═════ Data for processing
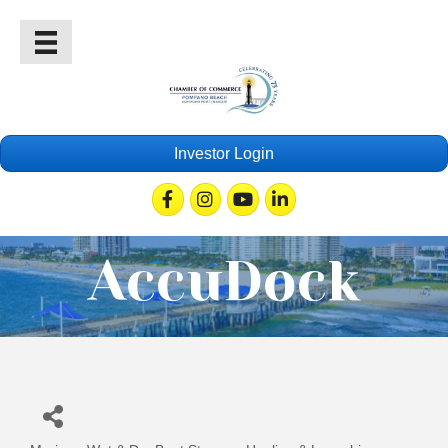
Investor Login
Facebook
Instagram
Youtube
Linkedin
AccuDock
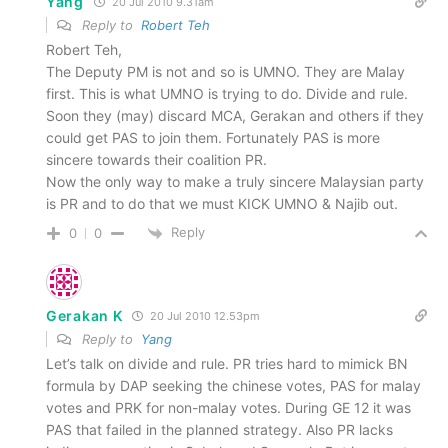
Yang
20 Jul 2010 9.31am
Reply to
Robert Teh
Robert Teh,
The Deputy PM is not and so is UMNO. They are Malay
first. This is what UMNO is trying to do. Divide and rule.
Soon they (may) discard MCA, Gerakan and others if they
could get PAS to join them. Fortunately PAS is more
sincere towards their coalition PR.
Now the only way to make a truly sincere Malaysian party
is PR and to do that we must KICK UMNO & Najib out.
Reply
0
0
Gerakan K
20 Jul 2010 12.53pm
Reply to
Yang
Let’s talk on divide and rule. PR tries hard to mimick BN
formula by DAP seeking the chinese votes, PAS for malay
votes and PRK for non-malay votes. During GE 12 it was
PAS that failed in the planned strategy. Also PR lacks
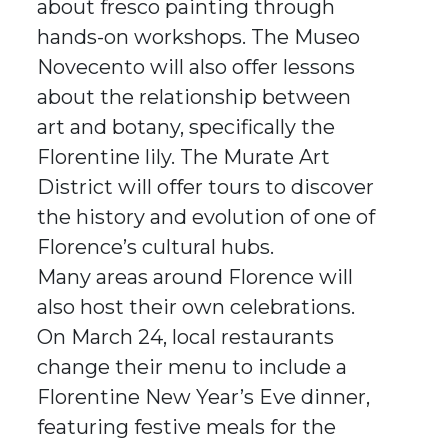
about fresco painting through
hands-on workshops. The Museo
Novecento will also offer lessons
about the relationship between
art and botany, specifically the
Florentine lily. The Murate Art
District will offer tours to discover
the history and evolution of one of
Florence’s cultural hubs.
Many areas around Florence will
also host their own celebrations.
On March 24, local restaurants
change their menu to include a
Florentine New Year’s Eve dinner,
featuring festive meals for the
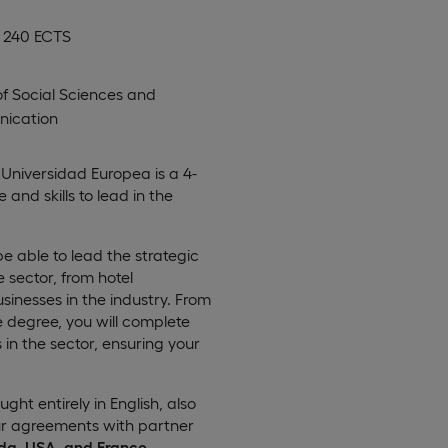
, 240 ECTS
of Social Sciences and
ication
Universidad Europea is a 4-
nd skills to lead in the
be able to lead the strategic
sector, from hotel
inesses in the industry. From
e degree, you will complete
n the sector, ensuring your
aught entirely in English, also
our agreements with partner
da, USA, and France
.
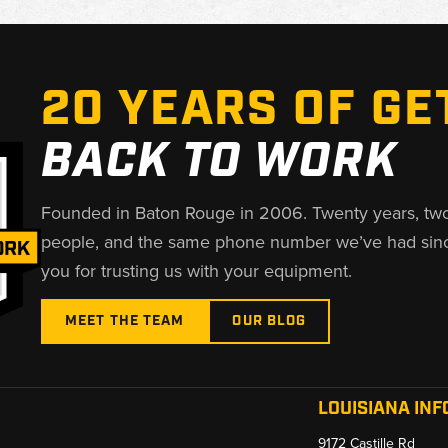
20 YEARS OF GE
BACK TO WORK
Founded in Baton Rouge in 2006. Twenty years, tw
people, and the same phone number we’ve had sin
you for trusting us with your equipment.
MEET THE TEAM
OUR BLOG
LOUISIANA INF
9172 Castille Rd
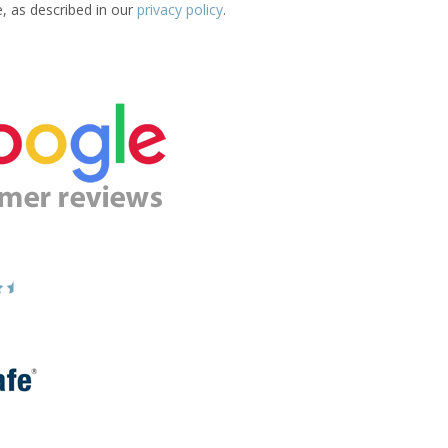
e, as described in our
privacy policy
.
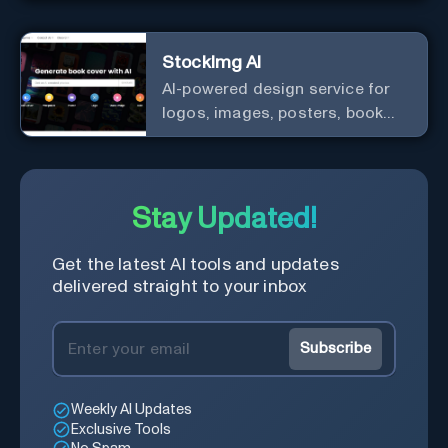
StockImg AI
AI-powered design service for
logos, images, posters, book
covers, and more.
Stay Updated!
Get the latest AI tools and updates
delivered straight to your inbox
Subscribe
Weekly AI Updates
Exclusive Tools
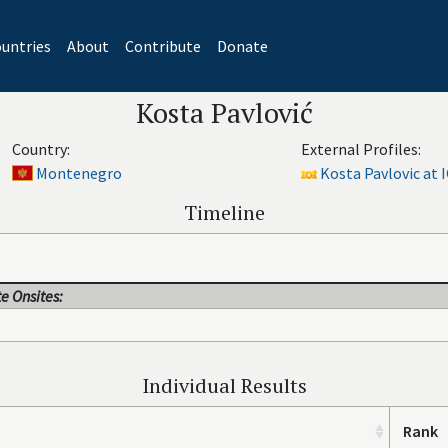
untries
About
Contribute
Donate
Kosta Pavlović
Country:
External Profiles:
Montenegro
Kosta Pavlovic at I
Timeline
e Onsites:
Individual Results
Rank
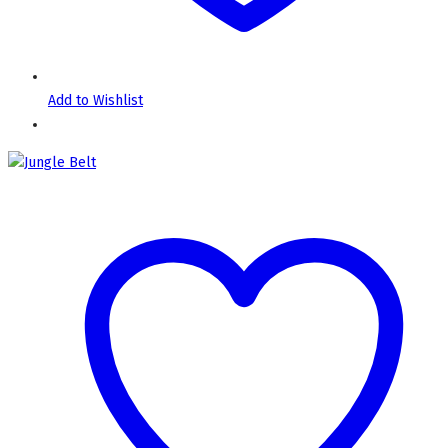
Add to Wishlist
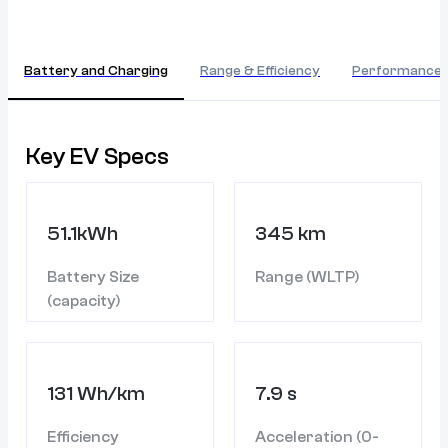
Battery and Charging
Range & Efficiency
Performance
Key EV Specs
51.1kWh
345 km
Battery Size
Range (WLTP)
(capacity)
131 Wh/km
7.9 s
Efficiency
Acceleration (0-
══════════
> _Work required_
Reproduce each entry precisely. Leave the pictures out.

> _Answer to this task_
Investor Login
Facebook
Instagram
Youtube
Linkedin
AccuDock
Yang
20 Jul 2010 9.31am
Reply to
Robert Teh
Robert Teh,
The Deputy PM is not and so is UMNO. They are Malay
first. This is what UMNO is trying to do. Divide and rule.
Soon they (may) discard MCA, Gerakan and others if they
could get PAS to join them. Fortunately PAS is more
sincere towards their coalition PR.
Now the only way to make a truly sincere Malaysian party
is PR and to do that we must KICK UMNO & Najib out.
Reply
0
0
Gerakan K
20 Jul 2010 12.53pm
Reply to
Yang
Let’s talk on divide and rule. PR tries hard to mimick BN
formula by DAP seeking the chinese votes, PAS for malay
votes and PRK for non-malay votes. During GE 12 it was
PAS that failed in the planned strategy. Also PR lacks
about fresco painting through
hands-on workshops. The Museo
Novecento will also offer lessons
about the relationship between
art and botany, specifically the
Florentine lily. The Murate Art
District will offer tours to discover
the history and evolution of one of
Florence’s cultural hubs.
Many areas around Florence will
also host their own celebrations.
On March 24, local restaurants
change their menu to include a
Florentine New Year’s Eve dinner,
featuring festive meals for the
, 240 ECTS
of Social Sciences and
ication
Universidad Europea is a 4-
nd skills to lead in the
be able to lead the strategic
sector, from hotel
inesses in the industry. From
e degree, you will complete
n the sector, ensuring your
aught entirely in English, also
our agreements with partner
da, USA, and France
.
20 YEARS OF GE
BACK TO WORK
Founded in Baton Rouge in 2006. Twenty years, tw
people, and the same phone number we’ve had sin
you for trusting us with your equipment.
MEET THE TEAM
OUR BLOG
LOUISIANA INF
9172 Castille Rd
e, as described in our
privacy policy
.
StockImg AI
AI-powered design service for
logos, images, posters, book
covers, and more.
Stay Updated!
Get the latest AI tools and updates
delivered straight to your inbox
Subscribe
Weekly AI Updates
Exclusive Tools
untries
About
Contribute
Donate
Kosta Pavlović
Country:
External Profiles:
Montenegro
Kosta Pavlovic at I
Timeline
e Onsites:
Individual Results
Rank
Add to Wishlist
Battery and Charging
Range & Efficiency
Performance
Key EV Specs
51.1kWh
345 km
Battery Size
Range (WLTP)
(capacity)
131 Wh/km
7.9 s
Efficiency
Acceleration (0-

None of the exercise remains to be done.